++++ DATASET ENTRIES

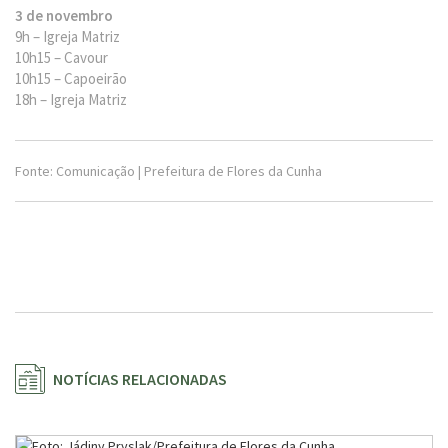
3 de novembro
9h – Igreja Matriz
10h15 – Cavour
10h15 – Capoeirão
18h – Igreja Matriz
Fonte: Comunicação | Prefeitura de Flores da Cunha
NOTÍCIAS RELACIONADAS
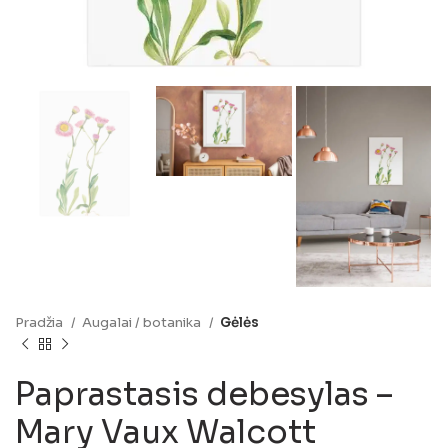
Pradžia
Augalai / botanika
Gėlės
Paprastasis debesylas –
Mary Vaux Walcott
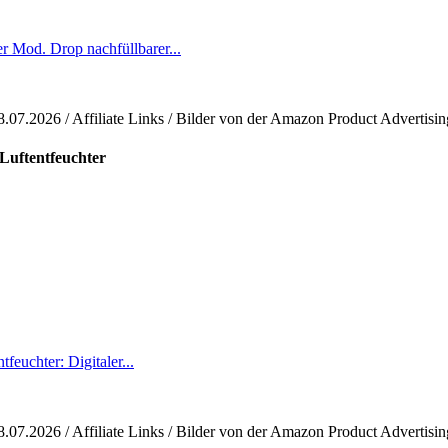
Mod. Drop nachfüllbarer...
8.07.2026 / Affiliate Links / Bilder von der Amazon Product Advertisi
 Luftentfeuchter
feuchter: Digitaler...
8.07.2026 / Affiliate Links / Bilder von der Amazon Product Advertisi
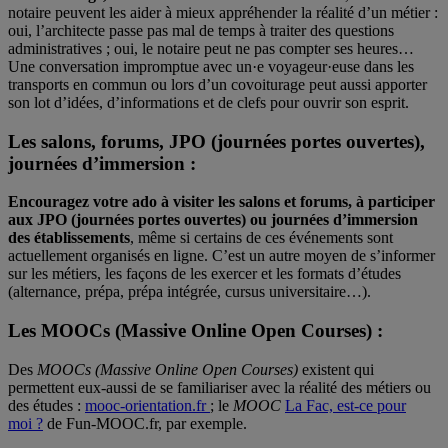
notaire peuvent les aider à mieux appréhender la réalité d’un métier :
oui, l’architecte passe pas mal de temps à traiter des questions
administratives ; oui, le notaire peut ne pas compter ses heures…
Une conversation impromptue avec un·e voyageur·euse dans les
transports en commun ou lors d’un covoiturage peut aussi apporter
son lot d’idées, d’informations et de clefs pour ouvrir son esprit.
Les salons, forums, JPO (journées portes ouvertes),
journées d’immersion :
Encouragez votre ado à visiter les salons et forums, à participer
aux JPO (journées portes ouvertes) ou journées d’immersion
des établissements
, même si certains de ces événements sont
actuellement organisés en ligne. C’est un autre moyen de s’informer
sur les métiers, les façons de les exercer et les formats d’études
(alternance, prépa, prépa intégrée, cursus universitaire…).
Les MOOCs (Massive Online Open Courses) :
Des
MOOCs (Massive Online Open Courses)
existent qui
permettent eux-aussi de se familiariser avec la réalité des métiers ou
des études :
mooc-orientation.fr
; le
MOOC
La Fac, est-ce pour
moi ?
de Fun-MOOC.fr, par exemple.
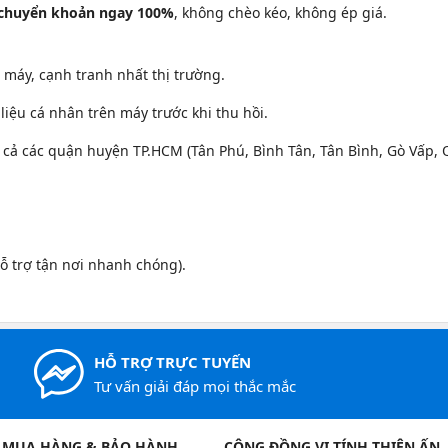
 chuyển khoản ngay 100%
, không chèo kéo, không ép giá.
 máy, cạnh tranh nhất thị trường.
liệu cá nhân trên máy trước khi thu hồi.
 cả các quận huyện TP.HCM (Tân Phú, Bình Tân, Tân Bình, Gò Vấp, Q
ỗ trợ tận nơi nhanh chóng).
HỖ TRỢ TRỰC TUYẾN
Tư vấn giải đáp mọi thắc mắc
 MUA HÀNG & BẢO HÀNH
CỘNG ĐỒNG VI TÍNH THIÊN ẤN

++++++++

* PROBLEM TO WORK ON
Each line that contains the string "portes" should be copied from the data above.

* OUTPUT FOR THIS TASK
Les salons, forums, JPO (journées portes ouvertes),
aux JPO (journées portes ouvertes) ou journées d’immersion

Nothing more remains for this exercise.